● EXERCISE MATERIAL:
=== Begin Enclosure ===
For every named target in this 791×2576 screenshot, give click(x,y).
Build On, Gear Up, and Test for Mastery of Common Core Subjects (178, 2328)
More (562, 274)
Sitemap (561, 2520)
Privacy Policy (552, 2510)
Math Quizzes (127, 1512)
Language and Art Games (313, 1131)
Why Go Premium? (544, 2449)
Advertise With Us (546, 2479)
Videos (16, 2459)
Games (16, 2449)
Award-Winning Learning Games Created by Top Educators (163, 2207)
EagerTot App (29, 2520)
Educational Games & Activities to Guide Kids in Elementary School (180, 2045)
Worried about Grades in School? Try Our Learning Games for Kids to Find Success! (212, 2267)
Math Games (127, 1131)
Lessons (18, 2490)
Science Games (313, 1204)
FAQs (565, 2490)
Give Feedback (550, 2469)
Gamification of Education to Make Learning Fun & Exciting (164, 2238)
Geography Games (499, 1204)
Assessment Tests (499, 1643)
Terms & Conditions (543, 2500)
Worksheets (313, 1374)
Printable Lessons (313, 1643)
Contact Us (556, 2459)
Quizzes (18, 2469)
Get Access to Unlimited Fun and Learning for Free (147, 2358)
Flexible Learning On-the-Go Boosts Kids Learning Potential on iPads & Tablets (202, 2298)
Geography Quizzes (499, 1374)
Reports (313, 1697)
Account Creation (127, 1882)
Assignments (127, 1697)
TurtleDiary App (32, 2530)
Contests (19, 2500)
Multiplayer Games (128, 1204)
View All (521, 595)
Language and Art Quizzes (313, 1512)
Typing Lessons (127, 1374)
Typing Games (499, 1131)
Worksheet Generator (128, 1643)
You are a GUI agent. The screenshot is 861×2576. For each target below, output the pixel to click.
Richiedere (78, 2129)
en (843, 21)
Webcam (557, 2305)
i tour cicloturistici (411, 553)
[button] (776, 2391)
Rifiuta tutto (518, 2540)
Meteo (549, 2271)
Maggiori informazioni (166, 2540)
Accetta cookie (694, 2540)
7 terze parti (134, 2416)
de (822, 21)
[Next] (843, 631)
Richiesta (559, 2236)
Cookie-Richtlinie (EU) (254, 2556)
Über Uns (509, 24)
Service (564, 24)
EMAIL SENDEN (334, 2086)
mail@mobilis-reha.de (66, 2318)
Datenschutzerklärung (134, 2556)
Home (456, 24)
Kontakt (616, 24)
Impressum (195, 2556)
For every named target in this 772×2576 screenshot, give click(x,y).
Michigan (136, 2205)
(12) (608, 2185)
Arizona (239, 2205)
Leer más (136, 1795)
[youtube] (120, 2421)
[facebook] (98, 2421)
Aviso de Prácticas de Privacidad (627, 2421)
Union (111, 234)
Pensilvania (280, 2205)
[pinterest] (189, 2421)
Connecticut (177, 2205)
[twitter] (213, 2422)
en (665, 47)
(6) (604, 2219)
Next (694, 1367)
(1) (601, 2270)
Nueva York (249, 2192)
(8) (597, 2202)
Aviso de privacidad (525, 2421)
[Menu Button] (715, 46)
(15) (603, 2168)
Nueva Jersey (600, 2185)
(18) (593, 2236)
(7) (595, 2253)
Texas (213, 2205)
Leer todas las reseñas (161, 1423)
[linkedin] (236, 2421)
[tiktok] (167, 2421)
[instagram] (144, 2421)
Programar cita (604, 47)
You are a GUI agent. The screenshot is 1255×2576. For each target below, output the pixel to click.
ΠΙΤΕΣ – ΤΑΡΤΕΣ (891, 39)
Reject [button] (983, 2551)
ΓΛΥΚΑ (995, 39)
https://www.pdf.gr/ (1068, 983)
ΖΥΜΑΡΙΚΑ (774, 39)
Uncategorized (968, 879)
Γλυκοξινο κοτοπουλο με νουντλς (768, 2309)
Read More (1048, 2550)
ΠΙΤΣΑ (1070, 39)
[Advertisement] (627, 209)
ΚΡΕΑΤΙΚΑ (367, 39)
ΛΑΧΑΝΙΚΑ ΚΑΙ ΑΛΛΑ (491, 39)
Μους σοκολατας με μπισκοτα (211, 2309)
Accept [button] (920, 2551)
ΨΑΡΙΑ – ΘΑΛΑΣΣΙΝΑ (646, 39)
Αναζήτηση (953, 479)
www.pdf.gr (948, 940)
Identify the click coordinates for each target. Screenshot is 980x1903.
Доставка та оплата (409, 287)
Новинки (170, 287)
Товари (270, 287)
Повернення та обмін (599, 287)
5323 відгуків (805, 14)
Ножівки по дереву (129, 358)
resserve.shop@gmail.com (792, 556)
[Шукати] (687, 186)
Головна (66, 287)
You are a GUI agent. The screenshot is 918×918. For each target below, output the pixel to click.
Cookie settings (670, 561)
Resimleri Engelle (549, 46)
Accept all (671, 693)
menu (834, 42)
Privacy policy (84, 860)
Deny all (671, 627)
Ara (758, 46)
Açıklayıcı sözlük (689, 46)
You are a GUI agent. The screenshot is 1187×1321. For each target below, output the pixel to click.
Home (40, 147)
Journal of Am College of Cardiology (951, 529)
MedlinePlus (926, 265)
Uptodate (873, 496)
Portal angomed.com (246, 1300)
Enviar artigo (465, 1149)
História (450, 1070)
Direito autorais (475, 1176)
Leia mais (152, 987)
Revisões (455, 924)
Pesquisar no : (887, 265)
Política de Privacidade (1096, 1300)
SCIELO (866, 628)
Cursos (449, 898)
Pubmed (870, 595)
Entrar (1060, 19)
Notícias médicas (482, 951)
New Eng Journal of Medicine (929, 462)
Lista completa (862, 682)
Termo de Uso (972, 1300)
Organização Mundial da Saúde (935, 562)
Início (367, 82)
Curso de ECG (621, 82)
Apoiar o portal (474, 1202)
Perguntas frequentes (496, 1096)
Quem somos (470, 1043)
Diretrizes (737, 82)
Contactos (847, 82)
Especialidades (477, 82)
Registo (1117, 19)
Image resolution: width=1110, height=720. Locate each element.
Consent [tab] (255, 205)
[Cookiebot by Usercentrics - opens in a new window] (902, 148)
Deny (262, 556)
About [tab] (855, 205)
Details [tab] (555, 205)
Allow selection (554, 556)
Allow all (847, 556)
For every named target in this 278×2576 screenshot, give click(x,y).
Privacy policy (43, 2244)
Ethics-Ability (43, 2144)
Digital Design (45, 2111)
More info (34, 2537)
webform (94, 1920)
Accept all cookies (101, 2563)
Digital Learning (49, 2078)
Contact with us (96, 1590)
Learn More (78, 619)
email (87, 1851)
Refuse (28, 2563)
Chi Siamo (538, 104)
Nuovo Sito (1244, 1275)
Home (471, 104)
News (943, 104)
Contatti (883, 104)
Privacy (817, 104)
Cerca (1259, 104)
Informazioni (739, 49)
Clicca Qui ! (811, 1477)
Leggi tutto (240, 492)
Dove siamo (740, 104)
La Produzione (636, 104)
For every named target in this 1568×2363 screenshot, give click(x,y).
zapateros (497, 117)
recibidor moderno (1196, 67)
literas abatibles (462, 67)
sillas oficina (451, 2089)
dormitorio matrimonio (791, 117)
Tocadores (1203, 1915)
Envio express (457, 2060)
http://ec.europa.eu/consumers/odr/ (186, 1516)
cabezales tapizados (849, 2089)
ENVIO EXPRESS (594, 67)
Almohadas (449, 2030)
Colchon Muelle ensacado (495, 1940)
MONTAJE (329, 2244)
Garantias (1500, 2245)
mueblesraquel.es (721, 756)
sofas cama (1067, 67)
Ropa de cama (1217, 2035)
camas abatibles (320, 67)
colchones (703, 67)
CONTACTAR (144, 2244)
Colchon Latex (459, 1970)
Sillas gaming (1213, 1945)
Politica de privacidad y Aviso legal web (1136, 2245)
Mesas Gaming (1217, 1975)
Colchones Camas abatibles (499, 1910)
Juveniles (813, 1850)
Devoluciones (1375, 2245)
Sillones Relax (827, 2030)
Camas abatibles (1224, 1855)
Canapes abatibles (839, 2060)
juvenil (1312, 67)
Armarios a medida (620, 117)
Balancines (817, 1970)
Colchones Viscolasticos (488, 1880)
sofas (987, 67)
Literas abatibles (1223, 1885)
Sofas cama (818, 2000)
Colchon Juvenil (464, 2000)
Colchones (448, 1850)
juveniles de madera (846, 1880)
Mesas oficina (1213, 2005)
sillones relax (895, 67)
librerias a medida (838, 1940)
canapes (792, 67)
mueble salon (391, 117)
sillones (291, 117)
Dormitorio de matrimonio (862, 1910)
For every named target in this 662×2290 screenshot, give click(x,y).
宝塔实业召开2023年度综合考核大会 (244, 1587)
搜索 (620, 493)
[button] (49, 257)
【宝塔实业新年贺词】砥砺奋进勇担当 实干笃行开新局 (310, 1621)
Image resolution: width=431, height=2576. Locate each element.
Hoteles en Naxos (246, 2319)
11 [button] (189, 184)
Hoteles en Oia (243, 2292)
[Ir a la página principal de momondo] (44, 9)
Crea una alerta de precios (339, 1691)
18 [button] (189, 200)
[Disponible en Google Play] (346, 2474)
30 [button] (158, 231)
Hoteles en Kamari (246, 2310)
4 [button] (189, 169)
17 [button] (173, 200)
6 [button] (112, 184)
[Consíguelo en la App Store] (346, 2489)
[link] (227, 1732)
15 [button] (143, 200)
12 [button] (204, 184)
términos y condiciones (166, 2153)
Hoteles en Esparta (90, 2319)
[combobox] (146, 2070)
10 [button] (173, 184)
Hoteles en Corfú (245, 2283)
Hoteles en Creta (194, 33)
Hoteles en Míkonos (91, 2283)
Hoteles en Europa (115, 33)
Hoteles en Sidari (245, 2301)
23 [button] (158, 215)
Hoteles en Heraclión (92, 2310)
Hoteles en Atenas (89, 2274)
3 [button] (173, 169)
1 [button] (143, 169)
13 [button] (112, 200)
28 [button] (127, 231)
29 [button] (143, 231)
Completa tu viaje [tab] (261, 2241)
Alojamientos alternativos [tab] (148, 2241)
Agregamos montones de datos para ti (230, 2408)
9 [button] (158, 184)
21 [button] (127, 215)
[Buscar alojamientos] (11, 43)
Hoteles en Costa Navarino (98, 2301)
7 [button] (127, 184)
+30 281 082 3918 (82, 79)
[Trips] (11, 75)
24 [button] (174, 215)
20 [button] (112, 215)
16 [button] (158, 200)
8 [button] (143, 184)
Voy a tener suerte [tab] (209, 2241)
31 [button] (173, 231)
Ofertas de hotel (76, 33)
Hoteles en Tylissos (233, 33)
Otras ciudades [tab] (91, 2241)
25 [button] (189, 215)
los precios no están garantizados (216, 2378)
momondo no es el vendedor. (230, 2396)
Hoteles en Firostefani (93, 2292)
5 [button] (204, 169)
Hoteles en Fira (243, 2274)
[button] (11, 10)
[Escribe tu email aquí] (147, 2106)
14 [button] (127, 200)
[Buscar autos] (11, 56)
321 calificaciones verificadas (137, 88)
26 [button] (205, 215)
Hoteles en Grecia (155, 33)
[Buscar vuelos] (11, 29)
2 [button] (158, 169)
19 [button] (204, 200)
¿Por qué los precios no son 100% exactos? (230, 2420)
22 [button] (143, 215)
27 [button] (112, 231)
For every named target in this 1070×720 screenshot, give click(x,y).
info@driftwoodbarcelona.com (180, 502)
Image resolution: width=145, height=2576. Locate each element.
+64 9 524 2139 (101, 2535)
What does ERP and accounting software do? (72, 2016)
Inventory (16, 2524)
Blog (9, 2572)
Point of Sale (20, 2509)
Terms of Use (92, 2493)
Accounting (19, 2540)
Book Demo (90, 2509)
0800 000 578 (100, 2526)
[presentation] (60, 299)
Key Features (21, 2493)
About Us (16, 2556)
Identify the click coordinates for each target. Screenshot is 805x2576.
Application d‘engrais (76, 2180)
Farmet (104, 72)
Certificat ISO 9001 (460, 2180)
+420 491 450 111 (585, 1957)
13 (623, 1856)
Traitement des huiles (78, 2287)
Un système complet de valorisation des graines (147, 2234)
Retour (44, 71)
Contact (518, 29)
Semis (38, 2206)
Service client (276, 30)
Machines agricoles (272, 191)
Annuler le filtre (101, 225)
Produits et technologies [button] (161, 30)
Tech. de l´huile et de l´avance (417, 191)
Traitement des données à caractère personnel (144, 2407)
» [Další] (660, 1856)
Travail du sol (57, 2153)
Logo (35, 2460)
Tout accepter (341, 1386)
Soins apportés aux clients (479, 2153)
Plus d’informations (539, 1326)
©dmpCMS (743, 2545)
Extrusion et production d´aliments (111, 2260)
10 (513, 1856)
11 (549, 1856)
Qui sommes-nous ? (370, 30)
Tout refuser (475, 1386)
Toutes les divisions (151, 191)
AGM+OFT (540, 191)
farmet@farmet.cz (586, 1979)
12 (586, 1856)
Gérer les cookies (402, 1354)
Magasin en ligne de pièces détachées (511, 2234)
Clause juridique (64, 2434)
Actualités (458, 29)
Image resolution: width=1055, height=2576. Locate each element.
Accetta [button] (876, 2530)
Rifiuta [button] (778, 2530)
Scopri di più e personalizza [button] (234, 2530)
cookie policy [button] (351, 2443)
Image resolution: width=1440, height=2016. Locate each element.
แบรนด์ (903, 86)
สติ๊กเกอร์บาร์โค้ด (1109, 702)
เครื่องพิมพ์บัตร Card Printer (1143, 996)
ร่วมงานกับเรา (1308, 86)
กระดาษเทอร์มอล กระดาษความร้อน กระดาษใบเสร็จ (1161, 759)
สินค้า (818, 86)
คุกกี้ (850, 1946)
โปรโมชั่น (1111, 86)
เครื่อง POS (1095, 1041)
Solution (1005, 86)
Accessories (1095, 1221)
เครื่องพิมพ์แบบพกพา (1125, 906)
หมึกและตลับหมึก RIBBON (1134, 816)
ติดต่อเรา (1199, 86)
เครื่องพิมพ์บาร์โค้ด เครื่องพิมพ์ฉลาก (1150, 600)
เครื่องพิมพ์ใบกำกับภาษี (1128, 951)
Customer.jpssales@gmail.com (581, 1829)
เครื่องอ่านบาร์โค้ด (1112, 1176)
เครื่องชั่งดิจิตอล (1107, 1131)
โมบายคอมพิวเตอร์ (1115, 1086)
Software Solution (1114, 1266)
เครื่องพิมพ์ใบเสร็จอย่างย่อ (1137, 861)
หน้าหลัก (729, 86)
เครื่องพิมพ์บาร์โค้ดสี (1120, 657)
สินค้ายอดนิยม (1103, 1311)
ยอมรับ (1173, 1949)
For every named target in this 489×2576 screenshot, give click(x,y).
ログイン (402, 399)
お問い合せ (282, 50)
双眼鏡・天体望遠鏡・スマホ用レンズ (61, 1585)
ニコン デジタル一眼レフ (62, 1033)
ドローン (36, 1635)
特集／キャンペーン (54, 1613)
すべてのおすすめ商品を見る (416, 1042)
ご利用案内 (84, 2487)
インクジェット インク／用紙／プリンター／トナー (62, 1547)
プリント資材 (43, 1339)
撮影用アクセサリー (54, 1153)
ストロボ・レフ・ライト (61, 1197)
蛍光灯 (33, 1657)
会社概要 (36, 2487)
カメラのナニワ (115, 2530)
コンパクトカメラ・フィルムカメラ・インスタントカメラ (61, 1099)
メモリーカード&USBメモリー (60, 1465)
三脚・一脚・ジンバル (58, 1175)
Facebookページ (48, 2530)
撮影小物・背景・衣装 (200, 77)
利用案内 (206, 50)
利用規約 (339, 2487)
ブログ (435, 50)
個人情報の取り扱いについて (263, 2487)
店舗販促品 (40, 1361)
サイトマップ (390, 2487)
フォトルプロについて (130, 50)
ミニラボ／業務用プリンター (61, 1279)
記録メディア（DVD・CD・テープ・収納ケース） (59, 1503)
=== End Enclosure ===
Wherever the line holding "Multiplayer Games (128, 1204)" falls in the entries above, copy exactly from it through the line holding "Programar cita (604, 47)", inclusive, and add nothing.

● RESPONSE TO THE EXERCISE:
Multiplayer Games (128, 1204)
View All (521, 595)
Language and Art Quizzes (313, 1512)
Typing Lessons (127, 1374)
Typing Games (499, 1131)
Worksheet Generator (128, 1643)
You are a GUI agent. The screenshot is 861×2576. For each target below, output the pixel to click.
Richiedere (78, 2129)
en (843, 21)
Webcam (557, 2305)
i tour cicloturistici (411, 553)
[button] (776, 2391)
Rifiuta tutto (518, 2540)
Meteo (549, 2271)
Maggiori informazioni (166, 2540)
Accetta cookie (694, 2540)
7 terze parti (134, 2416)
de (822, 21)
[Next] (843, 631)
Richiesta (559, 2236)
Cookie-Richtlinie (EU) (254, 2556)
Über Uns (509, 24)
Service (564, 24)
EMAIL SENDEN (334, 2086)
mail@mobilis-reha.de (66, 2318)
Datenschutzerklärung (134, 2556)
Home (456, 24)
Kontakt (616, 24)
Impressum (195, 2556)
For every named target in this 772×2576 screenshot, give click(x,y).
Michigan (136, 2205)
(12) (608, 2185)
Arizona (239, 2205)
Leer más (136, 1795)
[youtube] (120, 2421)
[facebook] (98, 2421)
Aviso de Prácticas de Privacidad (627, 2421)
Union (111, 234)
Pensilvania (280, 2205)
[pinterest] (189, 2421)
Connecticut (177, 2205)
[twitter] (213, 2422)
en (665, 47)
(6) (604, 2219)
Next (694, 1367)
(1) (601, 2270)
Nueva York (249, 2192)
(8) (597, 2202)
Aviso de privacidad (525, 2421)
[Menu Button] (715, 46)
(15) (603, 2168)
Nueva Jersey (600, 2185)
(18) (593, 2236)
(7) (595, 2253)
Texas (213, 2205)
Leer todas las reseñas (161, 1423)
[linkedin] (236, 2421)
[tiktok] (167, 2421)
[instagram] (144, 2421)
Programar cita (604, 47)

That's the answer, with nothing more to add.